THE SECRET TO LEARNING FASTER, REMEMBERING MORE, AND GETTING BETTER RESULTS
If you’re obsessed with learning, you know the problem:
Too much you want to learn, not enough time.
How can you prioritize what you should learn first?
In this short article, you’ll find out how a concept called just-in-time learning can help you.
Requirements for Adult Learning
Malcom Knowles was one of the pioneers of the theory of andragogy... aka adult learning theory.
Sounds fancy, but the basic idea is this:
Adults learn differently than kids.
When you understand why adults learn differently, it becomes clearer how you should choose what to learn.
Knowles had 5 assumptions that underpinned his work about how adults learn.
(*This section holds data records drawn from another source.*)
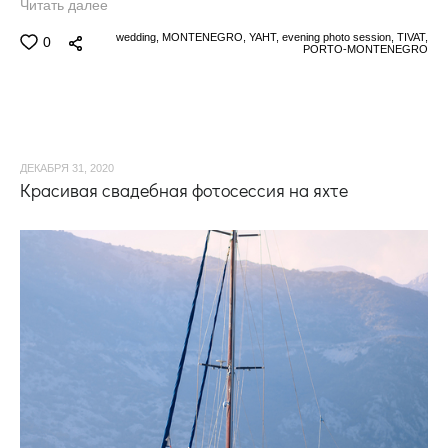
Читать далее
wedding,
MONTENEGRO,
YAHT,
evening photo session,
TIVAT,
0
PORTO-MONTENEGRO
ДЕКАБРЯ 31, 2020
Красивая свадебная фотосессия на яхте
Instead of boring you with all 5 of them in “scientific-ey” language, here are the two that are most important in helping us determine what to learn next... in plain English:
- Readiness To Learn: We are most interested in learning things that are relevant to our lives.
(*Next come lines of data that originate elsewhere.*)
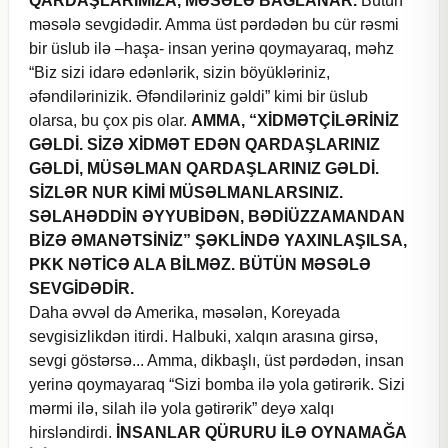
QARDAŞLARIMIZA, MƏSƏLƏ BAĞLANAR.
Bütün
məsələ sevgidədir. Amma üst pərdədən bu cür rəsmi
bir üslub ilə –haşa- insan yerinə qoymayaraq, məhz
“Biz sizi idarə edənlərik, sizin böyükləriniz,
əfəndilərinizik. Əfəndiləriniz gəldi” kimi bir üslub
olarsa, bu çox pis olar.
AMMA, “XİDMƏTÇİLƏRİNİZ
GƏLDİ. SİZƏ XİDMƏT EDƏN QARDAŞLARINIZ
GƏLDİ, MÜSƏLMAN QARDAŞLARINIZ GƏLDİ.
SİZLƏR NUR KİMİ MÜSƏLMANLARSINIZ.
SƏLAHƏDDİN ƏYYUBİDƏN, BƏDİÜZZAMANDAN
BİZƏ ƏMANƏTSİNİZ” ŞƏKLİNDƏ YAXINLAŞILSA,
PKK NƏTİCƏ ALA BİLMƏZ. BÜTÜN MƏSƏLƏ
SEVGİDƏDİR.
Daha əvvəl də Amerika, məsələn, Koreyada
sevgisizlikdən itirdi. Halbuki, xalqın arasına girsə,
sevgi göstərsə... Amma, dikbaşlı, üst pərdədən, insan
yerinə qoymayaraq “Sizi bomba ilə yola gətirərik. Sizi
mərmi ilə, silah ilə yola gətirərik” deyə xalqı
hirsləndirdi.
İNSANLAR QÜRURU İLƏ OYNAMAĞA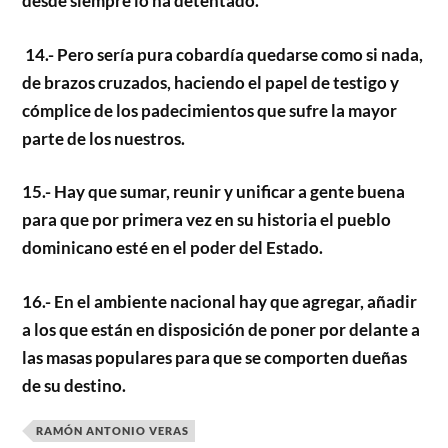
desde siempre lo ha detentado.
14.- Pero sería pura cobardía quedarse como si nada,
de brazos cruzados, haciendo el papel de testigo y
cómplice de los padecimientos que sufre la mayor
parte de los nuestros.
15.- Hay que sumar, reunir y unificar a gente buena
para que por primera vez en su historia el pueblo
dominicano esté en el poder del Estado.
16.- En el ambiente nacional hay que agregar, añadir
a los que están en disposición de poner por delante a
las masas populares para que se comporten dueñas
de su destino.
RAMÓN ANTONIO VERAS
- Orientation To Learning: We want to apply what we are learning ASAP and are more concerned about solving problems than learning more about the subject
In other words, if you want to...
- Learn something faster
- Have more focus and concentration while you are learning
- Get better results from what you learn
... choose topics that are incredibly relevant and that can be applied immediately to improve your life.
In other words:
Use just-in-time learning, not just-in-case learning.
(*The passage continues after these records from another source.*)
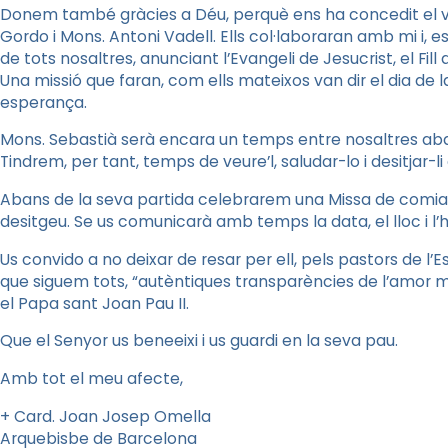
Donem també gràcies a Déu, perquè ens ha concedit el val
Gordo i Mons. Antoni Vadell. Ells col·laboraran amb mi i, e
de tots nosaltres, anunciant l’Evangeli de Jesucrist, el Fil
Una missió que faran, com ells mateixos van dir el dia de 
esperança.
Mons. Sebastià serà encara un temps entre nosaltres aban
Tindrem, per tant, temps de veure’l, saludar-lo i desitjar-li
Abans de la seva partida celebrarem una Missa de comiat,
desitgeu. Se us comunicarà amb temps la data, el lloc i l’h
Us convido a no deixar de resar per ell, pels pastors de l’Es
que siguem tots, “autèntiques transparències de l’amor 
el Papa sant Joan Pau II.
Que el Senyor us beneeixi i us guardi en la seva pau.
Amb tot el meu afecte,
+ Card. Joan Josep Omella
Arquebisbe de Barcelona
On Just-In-Time Learning VS Just-In-Case Learning
In school, just-in-case learning was shoved down our throats.
Our curriculum is based on what we might face when we enter the workforce... which leads to a lot of boring homework and lectures.
We are forced to learn it, then immediately forget it because we have no need for the information.
Just-in-case learning isn’t exciting.
But, just-in-time learning is.
Just-in-time learning is when you can immediately apply what you are learning to improve your life.
The immediate applicability:
- Makes consuming material more engaging
- Enables you to apply what you are learning, therefore solidifying your knowledge
- Helps you to consume the information faster with higher retention
This is why for the most part I orient my learning around just-in-time learning.
The Just-In-Time Learning Information Filter
Just-in-case information can be useful.
Personally, I’ve found it to be much less powerful.
Whenever I’m choosing my next book to read, I use a “just-in-time learning filter” to actually help me determine if it’s the best time to dive in.
Here are some of the questions I ask myself before choosing a new topic:
- On a scale of 1-10 without choosing 7, how excited am I about this? If it falls below a 7, I won’t read it.
- Can I immediately apply this content to my life?
- Compared to other content I could be consuming that I am equally excited about, which would help me get the most results?
By asking myself questions of this nature, it’s much easier for me to choose my next learning project.
Life is too short to be wasted learning ineffectively.
By choosing what to consume based on just-in-time learning, you are setting yourself up to learn faster, remember more, and get more results on your time invested.